Rating: 3/3.5 out of 5 stars
Dense and dreamy, this book contains a very simplistic and nice fairy tale-like story dressed up with a lot of fancy language and imagery. It is on one hand evocative and mood-setting, while on the other hand bloated and annoying.
I'm not a reader who likes the "dreamscape" feeling, so I really didn't like McKillip's foggy, dreamy wanderings into the vague fairy world. I don't feel like I have a firm explanation on why some things happened the way they did, or even on what exactly happened in a few cases. I feel like there was a lot of "Because, fairies" and not much else of substance provided.
I don't like that, and that intangibility will make this a story that does not stick with me very long, like a dream that already starts disappearing and not making sense as soon as you wake up.
I also don't tend to love the cruel whimsy of fairies, so there's that working against it too.
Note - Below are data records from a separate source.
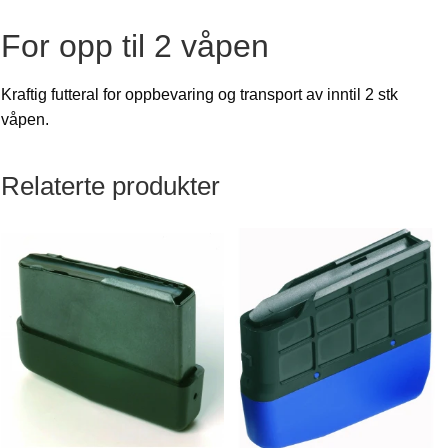
For opp til 2 våpen
Kraftig futteral for oppbevaring og transport av inntil 2 stk
våpen.
Relaterte produkter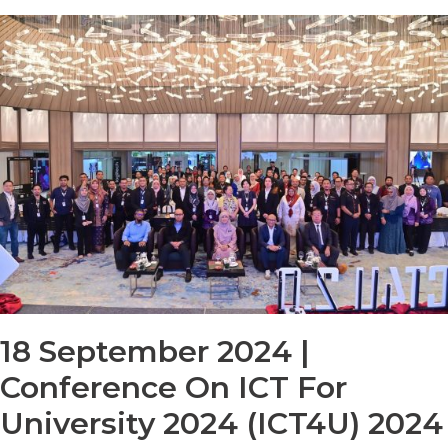
18 September 2024 |
Conference On ICT For
University 2024 (ICT4U) 2024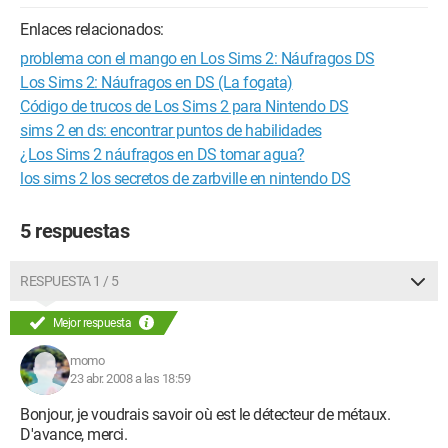
Enlaces relacionados:
problema con el mango en Los Sims 2: Náufragos DS
Los Sims 2: Náufragos en DS (La fogata)
Código de trucos de Los Sims 2 para Nintendo DS
sims 2 en ds: encontrar puntos de habilidades
¿Los Sims 2 náufragos en DS tomar agua?
los sims 2 los secretos de zarbville en nintendo DS
5 respuestas
RESPUESTA 1 / 5
Mejor respuesta
momo
23 abr. 2008 a las 18:59
Bonjour, je voudrais savoir où est le détecteur de métaux.
D'avance, merci.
Also, I hated the romantic betrayal. I know, I know, it was a spell or...something? But I don't like cheating, even when it's fairy-induced.
I did appreciate the story and images of winter. The feeling of snowfall, simultaneously beautiful and oppressive has lingered with me.
Authors like Juliet Marillier and Sharon Shinn have a similar style where they use words and imagery to carefully craft a stunning story, but I think those two authors provide more meat to their stories and characters, whereas this book felt like the heavy words and imagery were used to mask and prop up a thin story with stock characters.